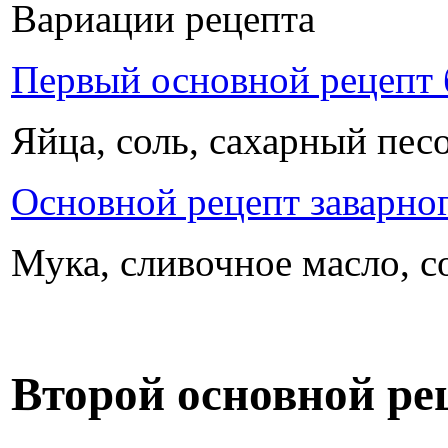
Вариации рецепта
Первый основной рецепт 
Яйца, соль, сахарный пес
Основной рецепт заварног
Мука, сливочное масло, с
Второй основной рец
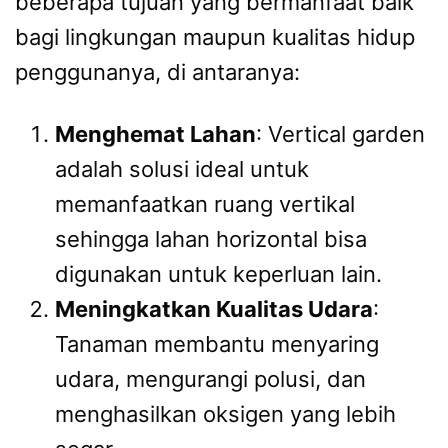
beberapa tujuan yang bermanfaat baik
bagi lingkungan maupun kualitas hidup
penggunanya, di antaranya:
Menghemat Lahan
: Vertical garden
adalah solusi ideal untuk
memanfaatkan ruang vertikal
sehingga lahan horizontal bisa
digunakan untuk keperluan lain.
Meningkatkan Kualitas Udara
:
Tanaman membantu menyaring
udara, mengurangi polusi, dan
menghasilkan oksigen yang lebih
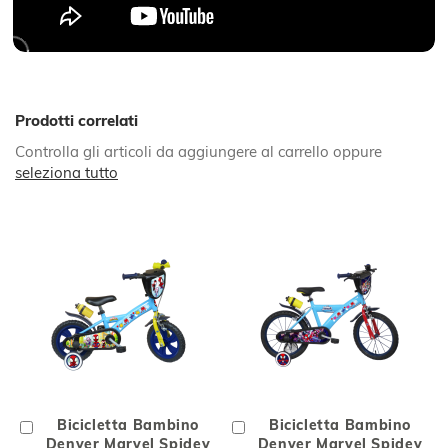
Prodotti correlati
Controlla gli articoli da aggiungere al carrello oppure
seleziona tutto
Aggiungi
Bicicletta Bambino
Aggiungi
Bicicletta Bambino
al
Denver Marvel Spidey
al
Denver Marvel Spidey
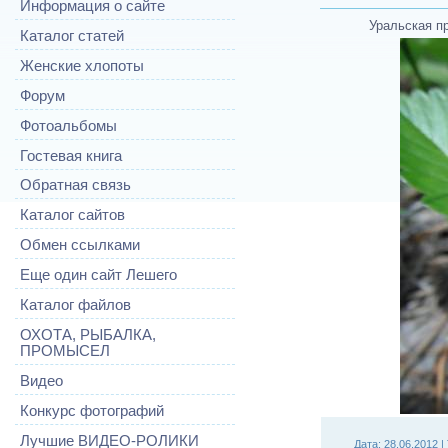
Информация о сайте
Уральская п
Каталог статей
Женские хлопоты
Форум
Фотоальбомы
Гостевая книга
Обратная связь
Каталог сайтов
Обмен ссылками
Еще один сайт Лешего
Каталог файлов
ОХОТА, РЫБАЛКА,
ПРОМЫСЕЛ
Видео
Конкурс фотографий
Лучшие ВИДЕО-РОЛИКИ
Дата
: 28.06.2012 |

####

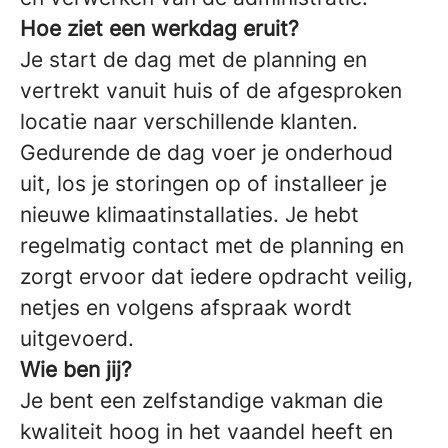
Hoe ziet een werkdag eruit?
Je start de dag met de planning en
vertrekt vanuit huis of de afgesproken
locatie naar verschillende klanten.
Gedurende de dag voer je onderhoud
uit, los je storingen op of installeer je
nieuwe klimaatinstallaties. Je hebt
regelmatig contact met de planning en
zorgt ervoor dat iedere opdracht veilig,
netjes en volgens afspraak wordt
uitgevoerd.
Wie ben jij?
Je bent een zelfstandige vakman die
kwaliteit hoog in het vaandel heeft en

####

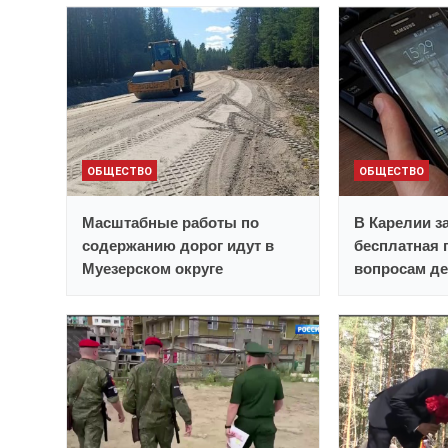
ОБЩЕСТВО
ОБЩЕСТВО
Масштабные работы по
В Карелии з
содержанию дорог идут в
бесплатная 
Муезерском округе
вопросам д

####

▶ **Your assignment**: Each line in the listing above from the one containing "netjes en volgens afspraak wordt" through the one containing "kwaliteit hoog in het vaandel heeft en" should be repeated exactly, and no other line.

▶ **Exercise response**:
netjes en volgens afspraak wordt
uitgevoerd.
Wie ben jij?
Je bent een zelfstandige vakman die
kwaliteit hoog in het vaandel heeft en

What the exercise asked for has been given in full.